Os Serviços Sociais da Administração Pública (SSAP) são uma forma de protecção complementar dos trabalhadores da administração pública (AP), que tem 75% de receitas próprias [vindas da exploração de refeitórios e outros serviços]. Há vários imóveis que são só dos serviços sociais e que servem, por exemplo, para alojar trabalhadores da AP que venham a Lisboa fazer tratamentos médicos. Nós tínhamos este imóvel praticamente devoluto e pensámos em fazer com ele algo que estivesse em linha com as necessidades da sociedade. Ora, uma das necessidades mais sentidas tem exactamente a ver com a questão das residências de estudantes. Mas é importante dizer que isto é um alojamento temporário, que será usado enquanto persistam dificuldades financeiras no agregado familiar.

Se o agregado familiar mantiver as dificuldades durante os três anos de uma licenciatura, é possível que o aluno fique ali durante todo esse período?
Se permanecer a dificuldade, permanece o período todo. O regulamento ainda não está fechado. Mas a nossa ideia é não tirar ninguém a meio de um ano – vamos rever a situação [de cada estudante] no final de cada ano lectivo. Ainda estamos a estudar se este alojamento temporário não pode ser também para estudantes que não sejam do ensino superior.

Este edifício não podia ter sido disponibilizado para o PNAES tal como foi, por exemplo, o antigo edifício do Ministério da Educação, na Avenida 5 de Outubro?
O edifício teria que ser desafectado dos SSAP e só depois podia ser usado. Mas estes imóveis foram adquiridos há muitos anos, a maior parte com receitas próprias dos SSAP, ou foram objecto de doações para aquele fim. A sua desafectação tem limites que o imóvel da 5 de Outubro não tem. Essa explicação não passou, seguramente por responsabilidade nossa. Está a passar como uma ideia de privilégio, quando a realidade é a prossecução da missão dos serviços sociais.

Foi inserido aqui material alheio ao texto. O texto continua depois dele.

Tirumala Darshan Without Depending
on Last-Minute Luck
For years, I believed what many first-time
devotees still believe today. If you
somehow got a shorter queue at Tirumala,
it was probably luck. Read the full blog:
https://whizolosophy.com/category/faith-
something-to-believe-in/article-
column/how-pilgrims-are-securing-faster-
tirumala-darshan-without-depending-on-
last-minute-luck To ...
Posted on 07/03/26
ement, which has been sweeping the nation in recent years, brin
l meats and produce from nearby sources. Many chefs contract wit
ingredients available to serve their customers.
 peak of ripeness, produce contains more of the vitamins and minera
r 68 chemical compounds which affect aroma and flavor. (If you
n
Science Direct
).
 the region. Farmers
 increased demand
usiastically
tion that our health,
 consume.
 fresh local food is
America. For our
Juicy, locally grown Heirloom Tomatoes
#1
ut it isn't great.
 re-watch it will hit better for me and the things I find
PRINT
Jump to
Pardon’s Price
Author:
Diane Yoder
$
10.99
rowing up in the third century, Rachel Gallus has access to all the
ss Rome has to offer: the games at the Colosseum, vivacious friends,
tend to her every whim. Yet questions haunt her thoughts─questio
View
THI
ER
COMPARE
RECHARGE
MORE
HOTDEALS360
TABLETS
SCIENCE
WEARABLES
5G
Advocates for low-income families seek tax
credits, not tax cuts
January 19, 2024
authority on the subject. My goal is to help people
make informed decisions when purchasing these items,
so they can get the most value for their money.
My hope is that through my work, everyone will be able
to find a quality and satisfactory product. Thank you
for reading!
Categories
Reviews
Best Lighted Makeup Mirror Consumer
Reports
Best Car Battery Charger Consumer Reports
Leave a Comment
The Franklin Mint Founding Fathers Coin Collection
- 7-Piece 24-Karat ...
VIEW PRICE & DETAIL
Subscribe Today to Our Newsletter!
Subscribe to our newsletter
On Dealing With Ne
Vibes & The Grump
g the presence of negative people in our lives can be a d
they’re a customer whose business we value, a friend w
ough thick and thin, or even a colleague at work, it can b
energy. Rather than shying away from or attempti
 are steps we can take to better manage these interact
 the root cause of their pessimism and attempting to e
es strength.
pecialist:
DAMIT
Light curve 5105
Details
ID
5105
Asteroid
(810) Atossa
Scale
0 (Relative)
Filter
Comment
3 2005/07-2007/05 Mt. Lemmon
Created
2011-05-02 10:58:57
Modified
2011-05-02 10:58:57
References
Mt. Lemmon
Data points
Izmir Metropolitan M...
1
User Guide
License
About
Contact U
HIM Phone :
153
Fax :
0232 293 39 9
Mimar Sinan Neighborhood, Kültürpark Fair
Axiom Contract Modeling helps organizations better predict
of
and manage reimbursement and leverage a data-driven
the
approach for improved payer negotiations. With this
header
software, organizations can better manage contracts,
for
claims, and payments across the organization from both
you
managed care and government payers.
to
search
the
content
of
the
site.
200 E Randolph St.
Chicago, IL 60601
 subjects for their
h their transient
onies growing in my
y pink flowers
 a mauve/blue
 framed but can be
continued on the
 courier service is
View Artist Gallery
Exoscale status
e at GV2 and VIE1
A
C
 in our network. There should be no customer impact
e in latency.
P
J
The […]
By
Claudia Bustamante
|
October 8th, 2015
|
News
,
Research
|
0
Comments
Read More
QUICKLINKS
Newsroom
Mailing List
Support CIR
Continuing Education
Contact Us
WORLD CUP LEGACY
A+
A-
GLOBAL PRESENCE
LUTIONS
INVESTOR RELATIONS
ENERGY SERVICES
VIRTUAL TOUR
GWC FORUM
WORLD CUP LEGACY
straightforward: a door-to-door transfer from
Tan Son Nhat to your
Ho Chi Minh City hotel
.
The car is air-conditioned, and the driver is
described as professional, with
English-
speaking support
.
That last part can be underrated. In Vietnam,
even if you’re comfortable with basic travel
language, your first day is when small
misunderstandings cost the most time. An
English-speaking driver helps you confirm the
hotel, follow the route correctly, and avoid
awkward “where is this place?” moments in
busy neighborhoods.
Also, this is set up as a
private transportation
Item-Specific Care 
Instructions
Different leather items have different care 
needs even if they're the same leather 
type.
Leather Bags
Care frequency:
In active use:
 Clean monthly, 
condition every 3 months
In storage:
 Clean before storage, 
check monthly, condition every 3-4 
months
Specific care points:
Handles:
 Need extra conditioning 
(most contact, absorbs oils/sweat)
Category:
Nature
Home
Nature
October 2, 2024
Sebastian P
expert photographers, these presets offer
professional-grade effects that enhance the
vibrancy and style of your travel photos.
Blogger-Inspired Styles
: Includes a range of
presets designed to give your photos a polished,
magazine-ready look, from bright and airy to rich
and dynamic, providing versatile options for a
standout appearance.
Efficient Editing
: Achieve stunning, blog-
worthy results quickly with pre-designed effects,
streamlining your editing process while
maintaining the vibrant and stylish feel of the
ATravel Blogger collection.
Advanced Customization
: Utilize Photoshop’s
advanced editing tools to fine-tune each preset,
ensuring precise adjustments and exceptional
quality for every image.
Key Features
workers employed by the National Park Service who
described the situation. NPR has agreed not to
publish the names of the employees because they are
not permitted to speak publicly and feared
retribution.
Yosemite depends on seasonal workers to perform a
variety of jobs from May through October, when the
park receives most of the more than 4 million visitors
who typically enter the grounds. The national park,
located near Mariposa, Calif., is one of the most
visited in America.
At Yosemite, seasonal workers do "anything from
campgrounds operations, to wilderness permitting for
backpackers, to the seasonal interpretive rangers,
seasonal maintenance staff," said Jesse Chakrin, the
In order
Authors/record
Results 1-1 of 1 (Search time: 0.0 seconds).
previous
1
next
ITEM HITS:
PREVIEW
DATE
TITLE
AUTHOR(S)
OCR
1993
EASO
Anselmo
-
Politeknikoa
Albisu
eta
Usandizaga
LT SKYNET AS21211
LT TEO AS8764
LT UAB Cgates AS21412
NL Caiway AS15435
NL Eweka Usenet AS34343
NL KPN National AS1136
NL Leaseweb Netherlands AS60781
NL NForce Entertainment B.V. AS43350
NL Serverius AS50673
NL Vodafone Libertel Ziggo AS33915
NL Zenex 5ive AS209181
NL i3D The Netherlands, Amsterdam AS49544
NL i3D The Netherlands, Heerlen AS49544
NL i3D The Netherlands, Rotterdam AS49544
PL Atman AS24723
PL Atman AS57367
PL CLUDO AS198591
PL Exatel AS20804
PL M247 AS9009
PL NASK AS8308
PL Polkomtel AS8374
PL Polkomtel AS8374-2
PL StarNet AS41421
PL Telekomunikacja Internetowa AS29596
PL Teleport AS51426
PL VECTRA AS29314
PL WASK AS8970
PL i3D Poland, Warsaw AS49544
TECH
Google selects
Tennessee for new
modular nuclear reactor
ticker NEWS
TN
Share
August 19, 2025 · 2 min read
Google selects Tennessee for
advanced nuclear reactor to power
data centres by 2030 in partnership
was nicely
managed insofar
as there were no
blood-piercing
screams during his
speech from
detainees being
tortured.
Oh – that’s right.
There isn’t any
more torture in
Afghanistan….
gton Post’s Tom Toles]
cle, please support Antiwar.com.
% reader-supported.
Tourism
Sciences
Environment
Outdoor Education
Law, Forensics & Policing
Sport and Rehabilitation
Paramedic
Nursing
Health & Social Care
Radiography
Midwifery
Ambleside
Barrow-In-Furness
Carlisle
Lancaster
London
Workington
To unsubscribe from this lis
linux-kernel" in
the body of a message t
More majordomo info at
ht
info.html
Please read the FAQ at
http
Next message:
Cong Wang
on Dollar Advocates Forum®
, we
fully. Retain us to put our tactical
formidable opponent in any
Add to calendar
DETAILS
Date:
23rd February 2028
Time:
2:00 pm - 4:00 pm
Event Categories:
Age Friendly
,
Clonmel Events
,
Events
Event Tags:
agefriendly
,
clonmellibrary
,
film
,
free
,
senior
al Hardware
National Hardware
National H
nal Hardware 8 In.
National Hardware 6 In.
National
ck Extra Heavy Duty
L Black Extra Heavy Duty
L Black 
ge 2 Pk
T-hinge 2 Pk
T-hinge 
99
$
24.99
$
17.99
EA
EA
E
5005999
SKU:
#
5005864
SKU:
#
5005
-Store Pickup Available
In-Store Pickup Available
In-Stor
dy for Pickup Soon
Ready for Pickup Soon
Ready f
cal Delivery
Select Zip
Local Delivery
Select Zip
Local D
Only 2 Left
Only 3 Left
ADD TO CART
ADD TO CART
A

Estando a dificuldade de alojamento estudantil identificada pelo próprio Estado – motivo pelo qual existe o PNAES – não era expectável uma reacção deste tipo, desde logo por parte dos estudantes?
Não antevi essa polémica. Primeiro, por causa desta explicação em torno do conceito de SSAP. Mas mea culpa, porque devia ter percebido que isto não é tão óbvio para toda a gente. Por outro lado, também pensei que, com 47 camas, estamos a contribuir para aliviar alguma pressão que é sentida na cidade de Lisboa ao nível do alojamento estudantil. Eu queria lembrar que há imensas empresas privadas que têm uma política de recursos humanos nesta linha. Que oferecem creches, campos de férias, descontos em escolas privadas, comparticipação nas propinas. O Estado enquanto empregador também tem responsabilidades.

Como será feita a candidatura a um destes 47 lugares?
O regulamento ainda está a ser trabalhado, mas exige que os alunos vivam a uma determinada distância de Lisboa e que haja uma situação de carência económica comprovada do agregado familiar. Estas camas são distribuídas em função dos rendimentos. Em muitos agregados familiares, um pai é trabalhador da AP e outro pode não ser. Ou seja, se o outro progenitor tiver perdido rendimentos [no contexto da pandemia] e a família tiver ficado só com o salário da função pública, são factores que teremos em conta. É importante dizer-se também que isto não é oferecido, os estudantes vão pagar, mas esse pagamento também é indexado aos rendimentos do agregado e antevemos que essa receita será suficiente para cobrir os custos de funcionamento. Ou seja, o alojamento será auto-suficiente.

Estamos à procura de edifícios. Se encontrarmos edifícios com estas características, ou seja, que não possam ser uma valência mais generalizada, claro que sim, sobretudo nas cidades onde haja mais estudantes deslocados.

Num artigo que escreveu sobre este tema no Expresso, no final da semana passada, disse que este é o momento para ter a discussão sobre o papel do Estado enquanto empregador e o apoio social complementar que pode dar aos seus funcionários. Tendo em conta a polémica que esta medida provocou nos últimos dias, será mesmo o momento para isso?
A última coisa que é útil neste momento é que exista crispação de um grupo em relação a outro. O que eu quis dizer com aquilo foi uma outra coisa: estamos a sair de um momento em que ficou visível a importância do Estado. Para termos um Estado capaz quando ele faz mais falta, temos que o ir protegendo nas situações de normalidade.